Although the preferred embodiments of the present invention have been described, the present invention is not limited to the specific embodiments described above, and various modifications may be made by those skilled in the art without departing from the scope of the present invention. Therefore, the scope of the present invention should not be construed as being limited to the above embodiments, but should be defined by the following claims as well as equivalents thereof.

Claims

1. A ruthenium precursor compound for providing ruthenium to an ammonia decomposition reaction catalyst, wherein the ruthenium precursor is characterized by being represented by Formula 1 below:

C_xH_yO_zN_mRu_n [Formula 1]

wherein, in Formula 1 above, x is an integer of 3 to 20, y is an integer from 0 to 32, z is an integer from 0 to 20, m is an integer from 0 to 10, and n is an integer from 1 to 3.

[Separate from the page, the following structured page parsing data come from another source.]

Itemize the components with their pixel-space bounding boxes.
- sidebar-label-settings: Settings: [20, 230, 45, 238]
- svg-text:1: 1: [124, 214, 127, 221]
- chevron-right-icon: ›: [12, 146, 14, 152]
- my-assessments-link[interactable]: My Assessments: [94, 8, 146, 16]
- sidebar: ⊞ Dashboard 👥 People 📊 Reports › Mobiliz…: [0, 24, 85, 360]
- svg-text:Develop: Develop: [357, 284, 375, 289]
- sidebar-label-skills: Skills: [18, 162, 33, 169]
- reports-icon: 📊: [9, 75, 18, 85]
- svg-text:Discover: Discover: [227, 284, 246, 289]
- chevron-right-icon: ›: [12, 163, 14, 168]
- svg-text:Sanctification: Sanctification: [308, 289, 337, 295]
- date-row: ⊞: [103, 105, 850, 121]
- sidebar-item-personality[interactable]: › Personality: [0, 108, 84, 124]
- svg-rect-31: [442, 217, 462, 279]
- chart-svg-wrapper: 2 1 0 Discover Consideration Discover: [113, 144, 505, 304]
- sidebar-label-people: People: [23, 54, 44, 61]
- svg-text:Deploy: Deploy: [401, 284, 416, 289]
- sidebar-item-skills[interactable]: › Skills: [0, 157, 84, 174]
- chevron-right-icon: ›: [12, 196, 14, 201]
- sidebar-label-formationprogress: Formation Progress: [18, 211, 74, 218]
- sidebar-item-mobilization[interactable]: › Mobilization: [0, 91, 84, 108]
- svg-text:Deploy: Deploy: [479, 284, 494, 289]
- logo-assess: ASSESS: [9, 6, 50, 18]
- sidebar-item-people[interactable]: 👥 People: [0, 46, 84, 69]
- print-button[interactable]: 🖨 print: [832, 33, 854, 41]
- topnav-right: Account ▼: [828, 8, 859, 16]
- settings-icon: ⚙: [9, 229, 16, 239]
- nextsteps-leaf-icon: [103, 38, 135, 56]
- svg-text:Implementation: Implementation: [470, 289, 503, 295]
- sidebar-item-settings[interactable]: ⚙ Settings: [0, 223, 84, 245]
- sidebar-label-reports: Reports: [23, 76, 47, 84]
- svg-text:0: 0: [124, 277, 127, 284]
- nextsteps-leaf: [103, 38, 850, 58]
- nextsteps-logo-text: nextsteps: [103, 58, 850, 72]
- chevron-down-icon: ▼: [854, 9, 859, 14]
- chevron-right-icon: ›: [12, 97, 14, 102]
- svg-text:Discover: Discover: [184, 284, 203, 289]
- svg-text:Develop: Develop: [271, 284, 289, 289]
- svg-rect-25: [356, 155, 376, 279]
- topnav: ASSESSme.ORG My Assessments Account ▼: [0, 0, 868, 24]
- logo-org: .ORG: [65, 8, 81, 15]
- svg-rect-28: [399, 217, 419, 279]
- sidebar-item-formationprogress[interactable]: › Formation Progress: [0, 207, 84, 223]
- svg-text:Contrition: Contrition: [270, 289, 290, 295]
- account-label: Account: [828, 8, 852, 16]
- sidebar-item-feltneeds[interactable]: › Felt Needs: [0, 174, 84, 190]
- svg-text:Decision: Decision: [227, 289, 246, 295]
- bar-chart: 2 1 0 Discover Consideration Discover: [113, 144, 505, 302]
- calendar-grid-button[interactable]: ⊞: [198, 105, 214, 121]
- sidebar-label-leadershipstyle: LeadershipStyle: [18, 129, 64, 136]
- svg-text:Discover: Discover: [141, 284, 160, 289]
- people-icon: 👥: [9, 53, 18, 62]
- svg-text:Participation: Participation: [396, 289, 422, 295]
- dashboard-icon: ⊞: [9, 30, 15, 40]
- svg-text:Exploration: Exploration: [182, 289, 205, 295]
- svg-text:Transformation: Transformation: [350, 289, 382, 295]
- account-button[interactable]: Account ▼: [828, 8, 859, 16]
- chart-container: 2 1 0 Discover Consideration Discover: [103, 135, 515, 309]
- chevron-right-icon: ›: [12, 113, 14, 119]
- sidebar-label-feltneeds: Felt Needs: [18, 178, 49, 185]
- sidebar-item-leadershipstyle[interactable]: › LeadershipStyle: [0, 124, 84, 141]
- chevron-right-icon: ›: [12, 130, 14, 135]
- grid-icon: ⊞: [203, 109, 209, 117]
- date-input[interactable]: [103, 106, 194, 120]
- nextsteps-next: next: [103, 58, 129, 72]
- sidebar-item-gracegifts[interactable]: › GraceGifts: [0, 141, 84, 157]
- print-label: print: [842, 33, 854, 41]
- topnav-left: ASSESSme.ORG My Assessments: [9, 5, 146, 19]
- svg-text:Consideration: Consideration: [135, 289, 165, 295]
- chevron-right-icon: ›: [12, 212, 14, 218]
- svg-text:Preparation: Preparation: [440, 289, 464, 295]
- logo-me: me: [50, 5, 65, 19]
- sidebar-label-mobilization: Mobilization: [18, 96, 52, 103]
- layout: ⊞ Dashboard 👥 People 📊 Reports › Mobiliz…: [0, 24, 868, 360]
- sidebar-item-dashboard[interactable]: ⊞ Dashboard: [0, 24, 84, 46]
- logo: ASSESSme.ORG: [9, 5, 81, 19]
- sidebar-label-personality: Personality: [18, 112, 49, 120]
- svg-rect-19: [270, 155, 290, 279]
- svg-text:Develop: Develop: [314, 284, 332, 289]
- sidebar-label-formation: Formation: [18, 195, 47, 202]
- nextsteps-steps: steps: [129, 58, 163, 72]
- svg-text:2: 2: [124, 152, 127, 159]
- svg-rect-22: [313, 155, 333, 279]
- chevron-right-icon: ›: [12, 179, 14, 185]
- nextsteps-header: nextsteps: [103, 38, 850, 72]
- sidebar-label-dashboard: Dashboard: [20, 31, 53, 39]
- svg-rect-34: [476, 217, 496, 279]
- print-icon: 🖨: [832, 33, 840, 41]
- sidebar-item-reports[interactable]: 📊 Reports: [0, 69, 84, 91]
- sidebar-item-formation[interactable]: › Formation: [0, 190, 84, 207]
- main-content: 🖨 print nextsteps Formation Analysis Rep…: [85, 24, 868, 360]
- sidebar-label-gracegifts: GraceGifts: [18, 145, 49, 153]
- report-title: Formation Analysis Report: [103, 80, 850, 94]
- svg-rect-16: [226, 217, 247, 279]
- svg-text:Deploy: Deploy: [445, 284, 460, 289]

2. The ruthenium precursor compound of claim 1, wherein the ruthenium precursor is characterized by comprising a carbonyl group, an ester group, a carboxyl group, nitrile, a nitro group, an amine group, or a carboxylate.

3. The ruthenium precursor compound of claim 1, wherein the ruthenium precursor is characterized in that ruthenium forms a coordination bond with at least one compound among an unsaturated compound, an aromatic compound, and a nitrogen oxide.

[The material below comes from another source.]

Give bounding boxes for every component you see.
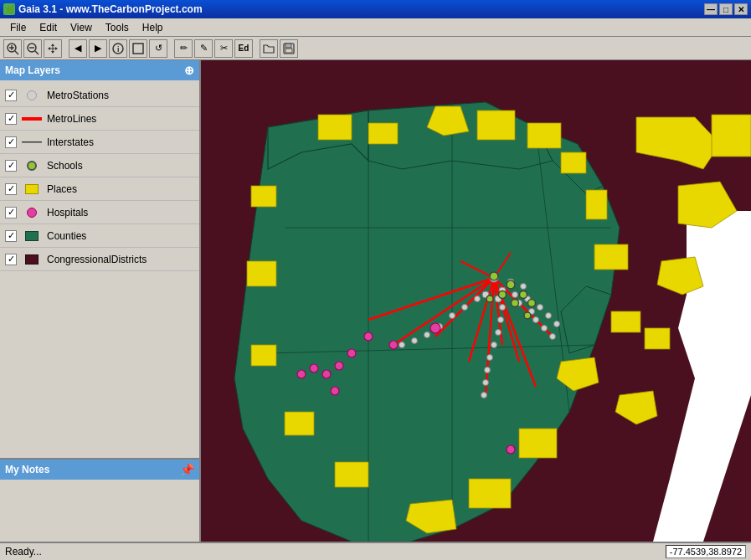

4. The ruthenium precursor compound of claim 1, wherein the ammonia decomposition reaction catalyst is characterized by comprising a support doped with a lanthanoid.

5. A method for preparing a ruthenium-based ammonia decomposition reaction catalyst, the method comprising:

(A) preparing a ruthenium precursor solution by dissolving a ruthenium precursor represented by Formula 1 below in a solvent; and

(B) mixing a catalyst support and the ruthenium precursor solution to provide ruthenium to the catalyst support:

C_xH_yO_zN_mRu_n [Formula 1]

wherein, x is an integer of 3 to 20, y is an integer of 0 to 32, z is an integer of 0 to 20, m is an integer of 0 to 10, and n is an integer of 1 to 3.

6. The method of claim 5, further comprising, after Step (B), (C) removing liquid components by bathing.

7. The method of claim 5, wherein the ruthenium-based ammonia decomposition reaction catalyst is characterized by comprising:

100 molar parts of a ruthenium-based ammonia decomposition reaction catalyst; and

0.1 to 100 molar parts of lanthanum.

8. A ruthenium-based ammonia decomposition reaction catalyst prepared according to the method of claim 5.

9. The ruthenium-based ammonia decomposition reaction catalyst of claim 8, wherein the ruthenium-based ammonia decomposition reaction catalyst is characterized by comprising:

100 parts by weight of a ruthenium-based ammonia decomposition reaction catalyst; and

0.01 to 5 parts by weight of ruthenium.

10. A ruthenium-based ammonia decomposition reaction catalyst prepared according to the method of claim 6.

11. A ruthenium-based ammonia decomposition reaction catalyst prepared according to the method of claim 7.